**PROBLEM DETAILS:** Quote each line of the material verbatim, without the pictures.
++++
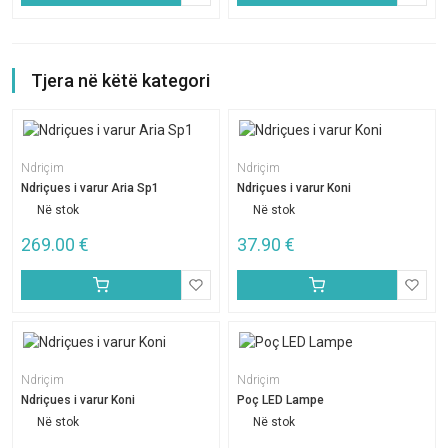
Tjera në këtë kategori
Ndriçim
Ndriçim
Ndriçues i varur Aria Sp1
Ndriçues i varur Koni
Në stok
Në stok
269.00
€
37.90
€
Ndriçim
Ndriçim
Ndriçues i varur Koni
Poç LED Lampe
Në stok
Në stok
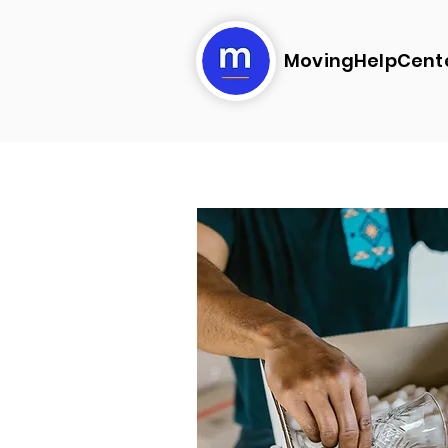
MovingHelpCent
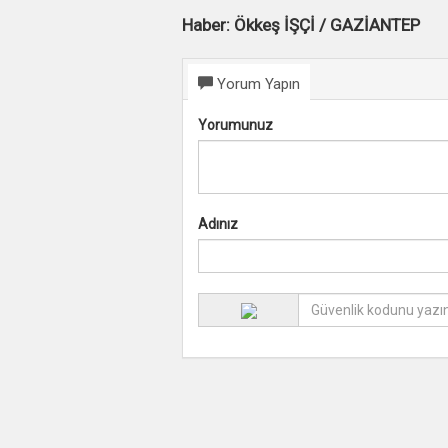
Haber: Ökkeş İŞÇİ / GAZİANTEP
Yorum Yapın
Yorumunuz
Adınız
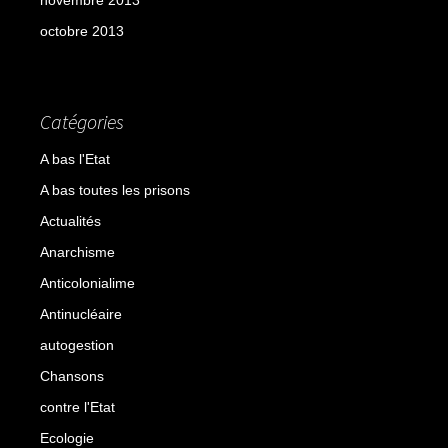
octobre 2013
Catégories
A bas l'Etat
A bas toutes les prisons
Actualités
Anarchisme
Anticolonialime
Antinucléaire
autogestion
Chansons
contre l'Etat
Ecologie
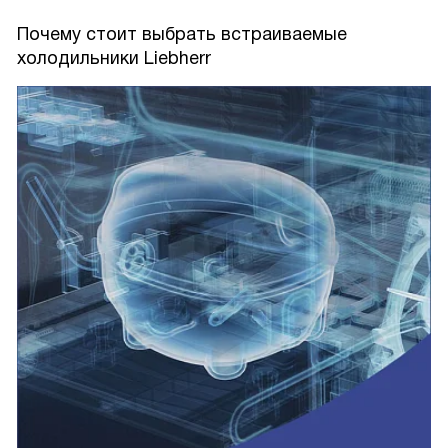
Почему стоит выбрать встраиваемые
холодильники Liebherr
++++
**EXPECTED OUTPUT:**
Tjera në këtë kategori
Ndriçim
Ndriçim
Ndriçues i varur Aria Sp1
Ndriçues i varur Koni
Në stok
Në stok
269.00
€
37.90
€
Ndriçim
Ndriçim
Ndriçues i varur Koni
Poç LED Lampe
Në stok
Në stok
MovingHelpCent
Haber: Ökkeş İŞÇİ / GAZİANTEP
Yorum Yapın
Yorumunuz
Adınız
octobre 2013
Catégories
A bas l'Etat
A bas toutes les prisons
Actualités
Anarchisme
Anticolonialime
Antinucléaire
autogestion
Chansons
contre l'Etat
Ecologie
Почему стоит выбрать встраиваемые
холодильники Liebherr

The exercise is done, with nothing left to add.